In the 1930s, pethidine (meperidine) went into production in Germany; however, the production of methadone, then being developed under the designation Hoechst 10820, was not carried forward because of side effects discovered in the early research. After the war, all German patents, trade names, and research records were requisitioned and expropriated by the Allies. The records on the research work of the I.G. Farbenkonzern at the Farbwerke Hoechst were confiscated by the U.S. Department of Commerce Intelligence, investigated by a Technical Industrial Committee of the U.S. Department of State and then brought to the US. The report published by the committee noted that while methadone itself was potentially addictive, it produced "considerably" less euphoria, sedation, and respiratory depression than morphine at equianalgesic doses and was thus interesting as a commercial drug. The same report also compared methadone to pethidine. German researchers reported that methadone was capable of producing strong morphine-like physical dependence, which is characterized by opioid withdrawal symptoms which are lesser in severity and intensity compared to morphine, but methadone was associated with a considerably prolonged or protracted withdrawal syndrome when compared to morphine. Morphine produced higher rates of self-administration and reinforcing behaviour in both human and animal subjects when compared to both methadone and pethidine. In comparison to equianalgesic doses of pethidine (Demerol), methadone was shown to produce less euphoria, but higher rates of constipation, and roughly equal levels of respiratory depression and sedation.

In the early 1950s, methadone (most times the racemic HCl salts mixture) was also investigated for use as an antitussive.

Isomethadone, noracymethadol, LAAM, and normethadone were first developed in Germany, the United Kingdom, Belgium, Austria, Canada, and the United States in the thirty or so years after the 1937 discovery of pethidine, the first synthetic opioid used in medicine. These synthetic opioids have increased length and depth of satiating any opiate cravings and generate very strong analgesic effects due to their long metabolic half-life and strong receptor affinity at the mu-opioid receptor sites. Therefore, they impart much of the satiating and anti-addictive effects of methadone by suppressing drug cravings.

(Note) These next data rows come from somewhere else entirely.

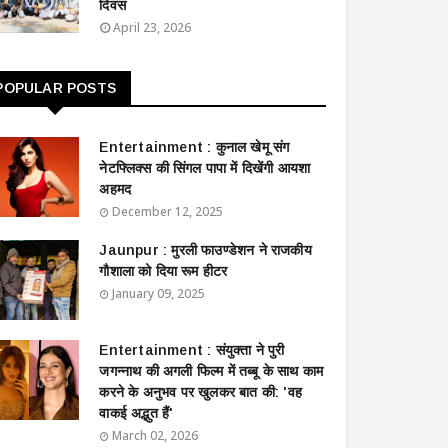
दिवस
April 23, 2026
POPULAR POSTS
Entertainment : ​​​​कुनाल खेमू संग
नेटफ्लिक्स की सिंगल पापा में दिखेंगी आयशा
अहमद
December 12, 2025
Jaunpur : ​मुरली फाउण्डेशन ने राजकीय
गौशाला को दिया रूम हीटर
January 09, 2025
Entertainment : ​संयुक्ता ने पुरी
जगन्नाथ की अगली फिल्म में तब्बू के साथ काम
करने के अनुभव पर खुलकर बात की: 'वह
वाकई अद्भुत हैं'
March 02, 2026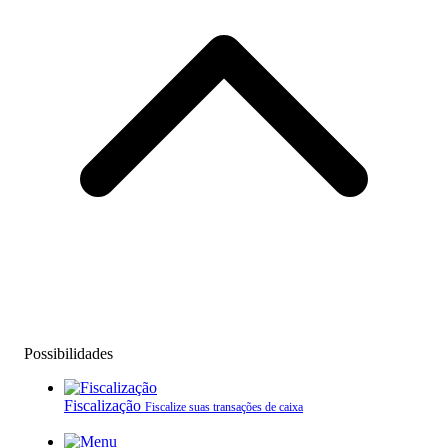
Possibilidades
Fiscalização
Fiscalize suas transações de caixa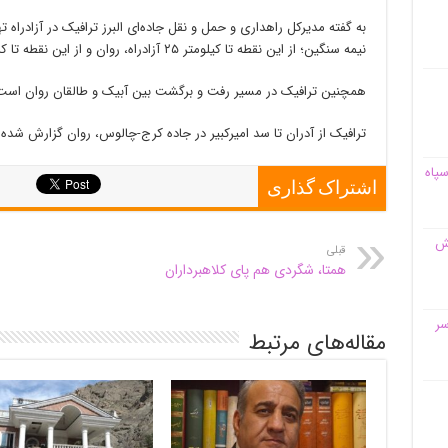
به گفته مدیرکل راهداری و حمل و نقل جاده‌ای البرز ترافیک در آزادراه 
نیمه سنگین؛ از این نقطه تا کیلومتر ۲۵ آزادراه، روان و از این نقطه تا کرج نیز به همین شکل گزارش شده است.
همچنین ترافیک در مسیر رفت و برگشت بین آبیک و طالقان روان است
ترافیک از آدران تا سد امیرکبیر در جاده کرج-چالوس، روان گزارش شده
سپاه
اشتراک گذاری
قش
قبلی
همتا، شگردی هم پای کلاهبرداران
سر
مقاله‌های مرتبط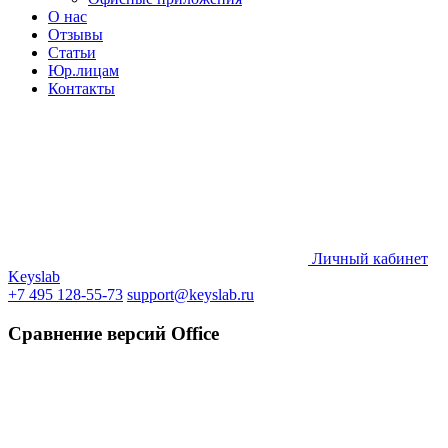
О нас
Отзывы
Статьи
Юр.лицам
Контакты
Личный кабинет
Keyslab
+7 495 128-55-73
support@keyslab.ru
Сравнение версий Office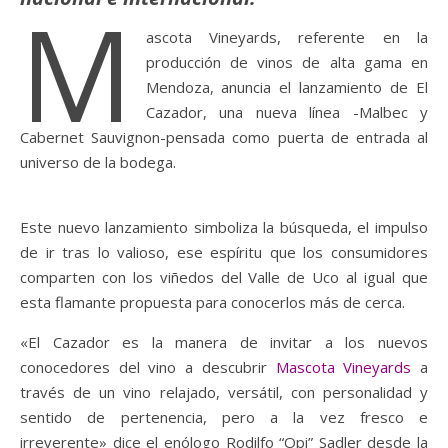
M
ascota Vineyards, referente en la
producción de vinos de alta gama en
Mendoza, anuncia el lanzamiento de El
Cazador, una nueva línea -Malbec y
Cabernet Sauvignon-pensada como puerta de entrada al
universo de la bodega.
Este nuevo lanzamiento simboliza la búsqueda, el impulso
de ir tras lo valioso, ese espíritu que los consumidores
comparten con los viñedos del Valle de Uco al igual que
esta flamante propuesta para conocerlos más de cerca.
«El Cazador es la manera de invitar a los nuevos
conocedores del vino a descubrir
Mascota Vineyards
a
través de un vino relajado, versátil, con personalidad y
sentido de pertenencia, pero a la vez fresco e
irreverente» dice el enólogo Rodilfo “Opi” Sadler desde la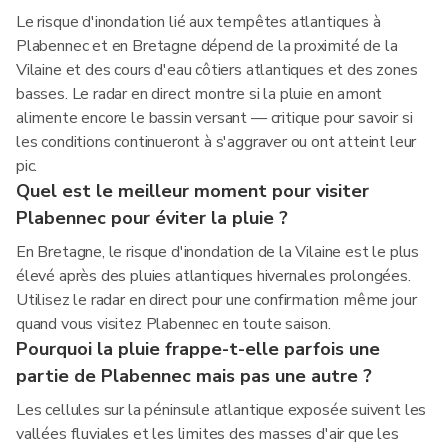
Le risque d'inondation lié aux tempêtes atlantiques à
Plabennec et en Bretagne dépend de la proximité de la
Vilaine et des cours d'eau côtiers atlantiques et des zones
basses. Le radar en direct montre si la pluie en amont
alimente encore le bassin versant — critique pour savoir si
les conditions continueront à s'aggraver ou ont atteint leur
pic.
Quel est le meilleur moment pour visiter
Plabennec pour éviter la pluie ?
En Bretagne, le risque d'inondation de la Vilaine est le plus
élevé après des pluies atlantiques hivernales prolongées.
Utilisez le radar en direct pour une confirmation même jour
quand vous visitez Plabennec en toute saison.
Pourquoi la pluie frappe-t-elle parfois une
partie de Plabennec mais pas une autre ?
Les cellules sur la péninsule atlantique exposée suivent les
vallées fluviales et les limites des masses d'air que les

It was only in 1947 that the drug was given the generic name "methadone" by the Council on Pharmacy and Chemistry of the American Medical Association. Since the patent rights of the I.G. Farbenkonzern and Farbwerke Hoechst were no longer protected, each pharmaceutical company interested in the formula could buy the rights for the commercial production of methadone for just one dollar (MOLL 1990).

Methadone was introduced into the United States in 1947 by Eli Lilly and Company as an analgesic under the trade name Dolophine. An urban myth later arose that Nazi leader Adolf Hitler ordered the manufacture of methadone or that the brand name 'Dolophine' was named after him, probably based on the similarity of "doloph" with "Adolph". (The pejorative term "adolphine" would appear in the early 1970s.) However, the name "Dolophine" was a contraction of "Dolo" from the Latin word dolor (pain), and finis, the Latin word for "end". Therefore, Dolophine literally means "pain end".

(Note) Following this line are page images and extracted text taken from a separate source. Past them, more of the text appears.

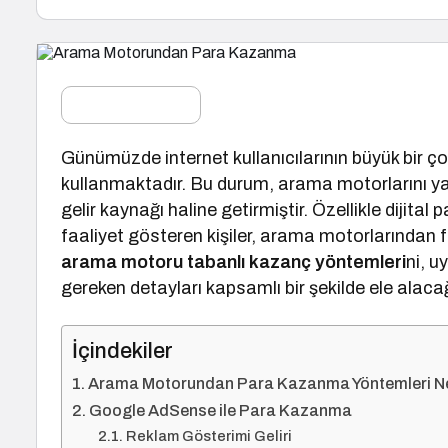
Günümüzde internet kullanıcılarının büyük bir ç
kullanmaktadır. Bu durum, arama motorlarını yal
gelir kaynağı haline getirmiştir. Özellikle dijital
faaliyet gösteren kişiler, arama motorlarından f
arama motoru tabanlı kazanç yöntemleri
ni, u
gereken detayları kapsamlı bir şekilde ele alaca
İçindekiler
Arama Motorundan Para Kazanma Yöntemleri Ne
Google AdSense ile Para Kazanma
Reklam Gösterimi Geliri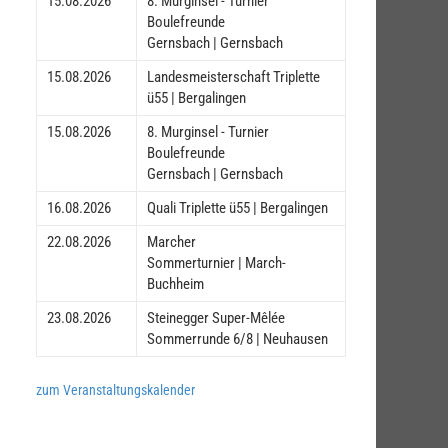
15.08.2026
8. Murginsel - Turnier
Boulefreunde
Gernsbach | Gernsbach
15.08.2026
Landesmeisterschaft Triplette
ü55 | Bergalingen
15.08.2026
8. Murginsel - Turnier
Boulefreunde
Gernsbach | Gernsbach
16.08.2026
Quali Triplette ü55 | Bergalingen
22.08.2026
Marcher
Sommerturnier | March-
Buchheim
23.08.2026
Steinegger Super-Mêlée
Sommerrunde 6/8 | Neuhausen
zum Veranstaltungskalender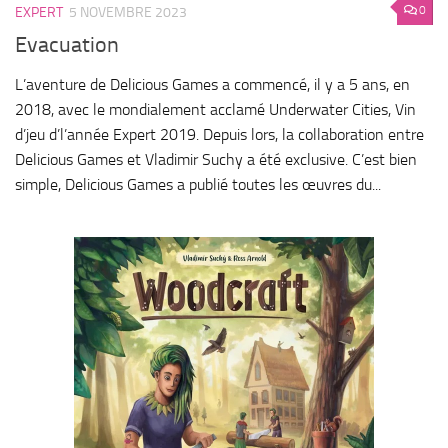
0
EXPERT
5 NOVEMBRE 2023
Evacuation
L’aventure de Delicious Games a commencé, il y a 5 ans, en
2018, avec le mondialement acclamé Underwater Cities, Vin
d’jeu d’l’année Expert 2019. Depuis lors, la collaboration entre
Delicious Games et Vladimir Suchy a été exclusive. C’est bien
simple, Delicious Games a publié toutes les œuvres du...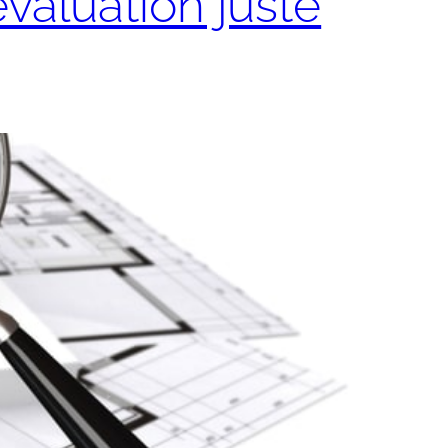
valuation juste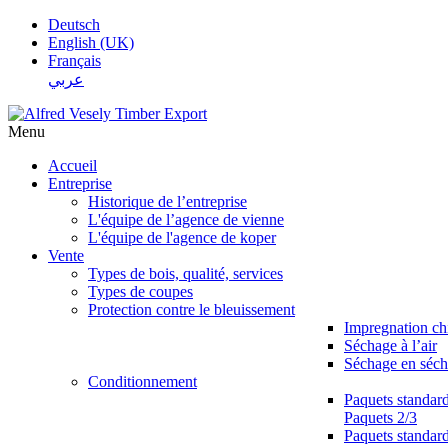
Deutsch
English (UK)
Français
عربي
Menu
Accueil
Entreprise
Historique de l’entreprise
L'équipe de l’agence de vienne
L'équipe de l'agence de koper
Vente
Types de bois, qualité, services
Types de coupes
Protection contre le bleuissement
Impregnation c
Séchage à l’air
Séchage en séch
Conditionnement
Paquets standar
Paquets 2/3
Paquets standar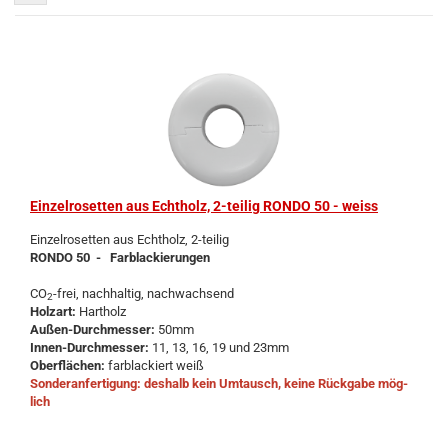
Ein­zel­ro­set­ten aus Echt­holz, 2-​tei­lig RONDO 50 - weiss
Ein­zel­ro­set­ten aus Echt­holz, 2-​teilig
RONDO 50 - Farb­la­ckie­run­gen
CO
-frei, nach­hal­tig, nach­wach­send
2
Holz­art:
Hart­holz
Außen-​Durchmesser:
50mm
Innen-​Durchmesser:
11, 13, 16, 19 und 23mm
Ober­flä­chen:
farb­la­ckiert weiß
Son­der­an­fer­ti­gung: des­halb kein Um­tausch, keine Rück­ga­be mög­
lich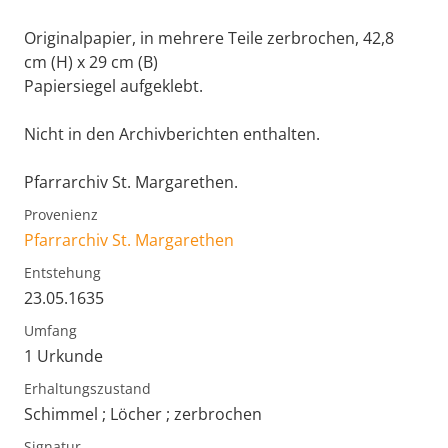
Originalpapier, in mehrere Teile zerbrochen, 42,8
cm (H) x 29 cm (B)
Papiersiegel aufgeklebt.
Nicht in den Archivberichten enthalten.
Pfarrarchiv St. Margarethen.
Provenienz
Pfarrarchiv St. Margarethen
Entstehung
23.05.1635
Umfang
1 Urkunde
Erhaltungszustand
Schimmel ; Löcher ; zerbrochen
Signatur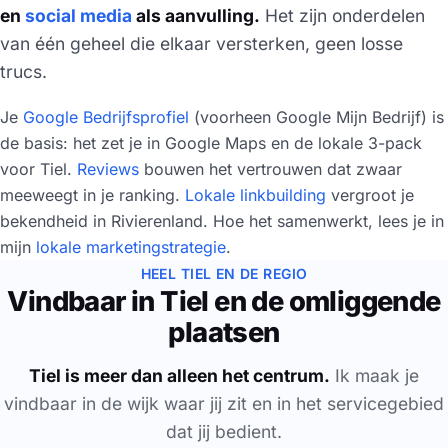
en
social media
als aanvulling.
Het zijn onderdelen
van één geheel die elkaar versterken, geen losse
trucs.
Je
Google Bedrijfsprofiel
(voorheen Google Mijn Bedrijf) is
de basis: het zet je in Google Maps en de lokale 3-pack
voor Tiel.
Reviews
bouwen het vertrouwen dat zwaar
meeweegt in je ranking.
Lokale linkbuilding
vergroot je
bekendheid in Rivierenland. Hoe het samenwerkt, lees je in
mijn
lokale marketingstrategie
.
HEEL TIEL EN DE REGIO
Vindbaar in Tiel en de omliggende
plaatsen
Tiel is meer dan alleen het centrum.
Ik maak je
vindbaar in de wijk waar jij zit en in het servicegebied
dat jij bedient.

Methadone was studied as a treatment for opioid addiction at the Addiction Research Center of the Narcotics Farm in Lexington, Kentucky in the 1950s, and by Rockefeller University physicians Robert Dole and Marie Nyswander in the 1960s in New York City. By 1976, methadone clinics had opened in cities including Chicago, New York, and New Haven, with some 38,000 patients treated in New York City alone.